WESTBROOK – Larry Caruso grew up with everything he needed.
“I was the most blessed kid in the world growing up,” Caruso says. “We had a mother and a father around the table. We did things together, we traveled together. I’ve always felt, even back as a kid, the need to give something back.”
Larry Caruso does just that. The vice president of the board of directors at My Place Teen Center in Westbrook, Caruso is the center’s “go-to guy,” according to Executive Director Donna Dwyer. Caruso, the center’s 2012 Volunteer of the Year, is the organization’s information technology guy. He makes sure the Internet is working for the hundreds of kids who use the center, and takes care of other physical needs in the old building, such as the heating system and repairs.
But Caruso’s contributions to at-risk children take on a much deeper human tone than brick and mortar.
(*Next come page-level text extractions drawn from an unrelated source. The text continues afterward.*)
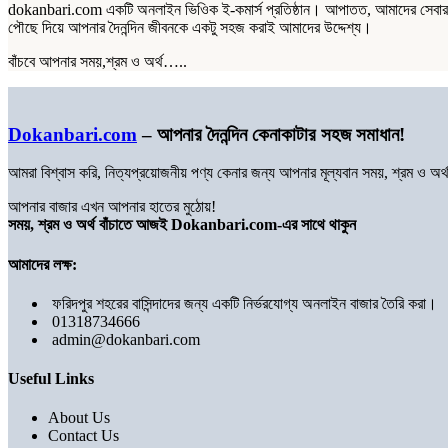
dokanbari.com একটি অনলাইন ভিওিক ই-কমার্স প্রতিষ্ঠান। আপাতত, আমাদের সেবার পরি
পৌছে দিয়ে আপনার দৈনন্দিন জীবনকে একটু সহজ করাই আমাদের উদ্দেশ্য।
বাঁচবে আপনার সময়,শ্রম ও অর্থ…..
Dokanbari.com
– আপনার দৈনন্দিন কেনাকাটার সহজ সমাধান!
আমরা বিশ্বাস করি, নিত্যপ্রয়োজনীয় পণ্য কেনার জন্য আপনার মূল্যবান সময়, শ্রম ও 
আপনার বাজার এখন আপনার হাতের মুঠোয়!
সময়, শ্রম ও অর্থ বাঁচাতে আজই Dokanbari.com-এর সাথে থাকুন
আমাদের লক্ষ:
ফরিদপুর শহরের বাসিন্দাদের জন্য একটি নির্ভরযোগ্য অনলাইন বাজার তৈরি করা।
01318734666
admin@dokanbari.com
Useful Links
About Us
Contact Us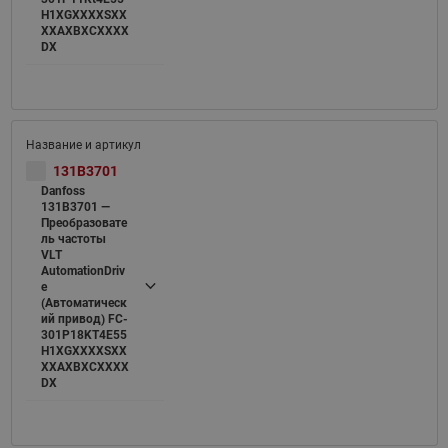
H1XGXXXXSXX
XXAXBXCXXXX
DX
131B3701
Danfoss
131B3701 —
Преобразовате
ль частоты
VLT
AutomationDriv
e
(Автоматическ
ий привод) FC-
301P18KT4E55
H1XGXXXXSXX
XXAXBXCXXXX
DX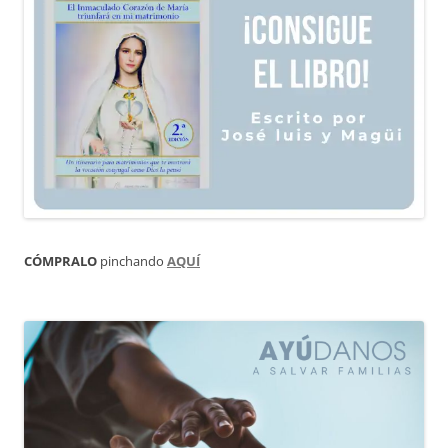
CÓMPRALO
pinchando
AQUÍ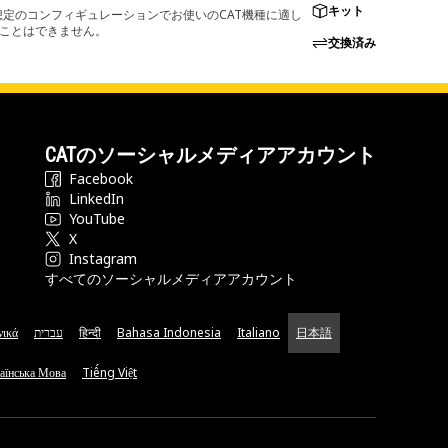
キット
定のコンフィギュレーションでお使いのCAT機種に適し
ることはできません。
交換済み
CATのソーシャルメディアアカウント
Facebook
LinkedIn
YouTube
X
Instagram
すべてのソーシャルメディアアカウント
νικά
עברית
हिन्दी
Bahasa Indonesia
Italiano
日本語
аїнська Мова
Tiếng Việt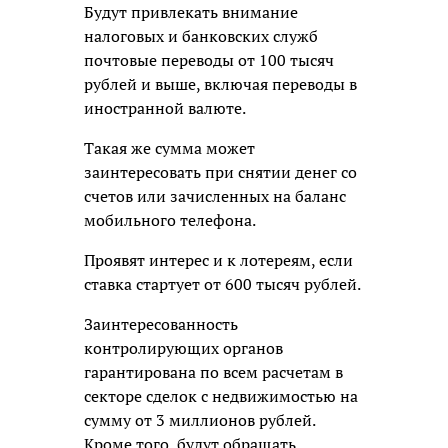
Будут привлекать внимание
налоговых и банковских служб
почтовые переводы от 100 тысяч
рублей и выше, включая переводы в
иностранной валюте.
Такая же сумма может
заинтересовать при снятии денег со
счетов или зачисленных на баланс
мобильного телефона.
Проявят интерес и к лотереям, если
ставка стартует от 600 тысяч рублей.
Заинтересованность
контролирующих органов
гарантирована по всем расчетам в
секторе сделок с недвижимостью на
сумму от 3 миллионов рублей.
Кроме того, будут обращать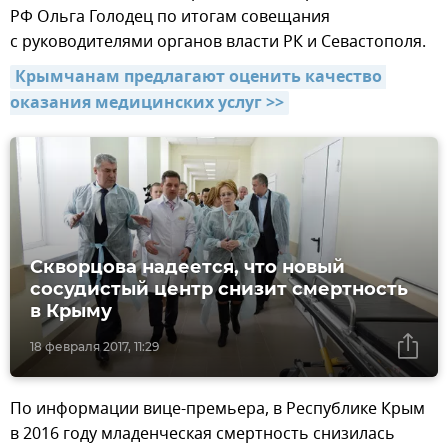
РФ Ольга Голодец по итогам совещания
с руководителями органов власти РК и Севастополя.
Крымчанам предлагают оценить качество 
оказания медицинских услуг >>
Скворцова надеется, что новый
сосудистый центр снизит смертность
в Крыму
18 февраля 2017, 11:29
По информации вице-премьера, в Республике Крым
в 2016 году младенческая смертность снизилась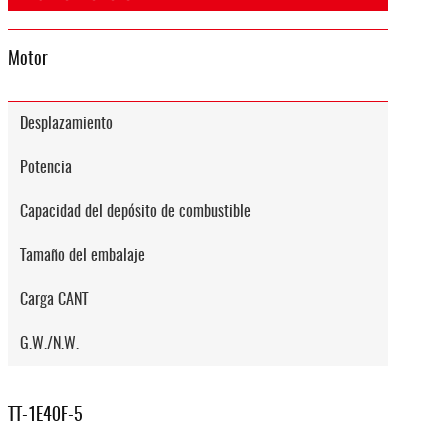
Motor
Desplazamiento
Potencia
Capacidad del depósito de combustible
Tamaño del embalaje
Carga CANT
G.W./N.W.
TT-1E40F-5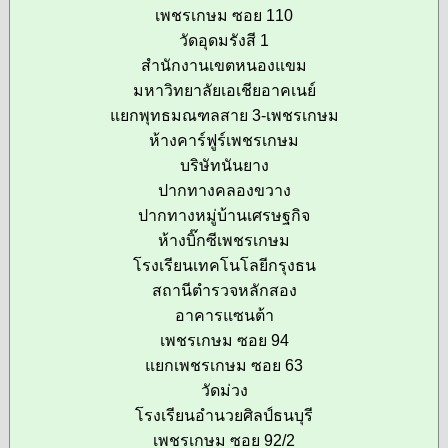
เพชรเกษม ซอย 110
วัดอุดมรังสี 1
สำนักงานเขตหนองแขม
มหาวิทยาลัยเอเชียอาคเนย์
แยกพุทธมณฑลสาย 3-เพชรเกษม
ห้างคาร์ฟูร์เพชรเกษม
บริษัทนันยาง
ปากทางคลองขวาง
ปากทางหมู่บ้านเศรษฐกิจ
ห้างบิ๊กซีเพชรเกษม
โรงเรียนเทคโนโลยีกรุงธน
สถานีตำรวจหลักสอง
อาคารแซนต้า
เพชรเกษม ซอย 94
แยกเพชรเกษม ซอย 63
วัดม่วง
โรงเรียนอำนวยศิลป์ธนบุรี
เพชรเกษม ซอย 92/2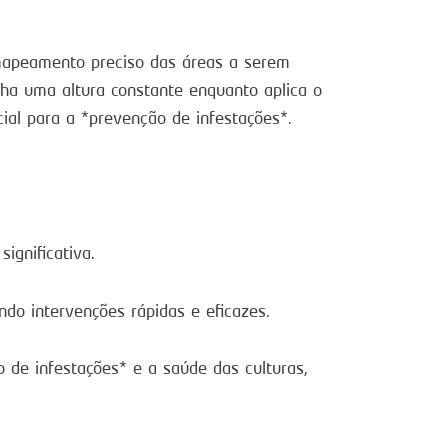
mapeamento preciso das áreas a serem
ha uma altura constante enquanto aplica o
cial para a *prevenção de infestações*.
gnificativa.
do intervenções rápidas e eficazes.
de infestações* e a saúde das culturas,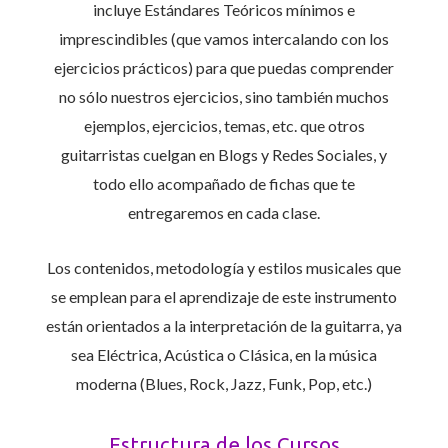
incluye Estándares Teóricos mínimos e
imprescindibles (que vamos intercalando con los
ejercicios prácticos) para que puedas comprender
no sólo nuestros ejercicios, sino también muchos
ejemplos, ejercicios, temas, etc. que otros
guitarristas cuelgan en Blogs y Redes Sociales, y
todo ello acompañado de fichas que te
entregaremos en cada clase.
Los contenidos, metodología y estilos musicales que
se emplean para el aprendizaje de este instrumento
están orientados a la interpretación de la guitarra, ya
sea Eléctrica, Acústica o Clásica, en la música
moderna (Blues, Rock, Jazz, Funk, Pop, etc.)
Estructura de los Cursos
“It’s the most rewarding, wonderful, hard volunteer work I’ve ever done,” Caruso said, “because of the kids. The kids are everything.”
Caruso knows a little bit about helping people. As the owner of a company called Senior Protective Administration of Westbrook, he works to protect seniors against phone and other financial scams. He finds enough time outside of his profession to help the kids who meet “behind the red doors” at My Place, on Main Street, which provides a place for more than 500 young people to be safe, hang out with friends and have meals.
The Volunteer of the Year Award, Caruso said, “touched my soul.”
Caruso, 55, is anxious to open the doors to a teen center that is remarkably clean, with shiny wood floors and well-arranged furniture. The first floor features a stage, lounge with television and books, computers and a snack area. Yes, some of these kids actually read books instead of watching TV.
“There’s a lot of homework being done here in the afternoon,” Caruso said. “These kids have a desire to fit in. When you hear their stories, they call this place ‘my place to chill.’ This is their safe haven. They get a lot of love and support here.”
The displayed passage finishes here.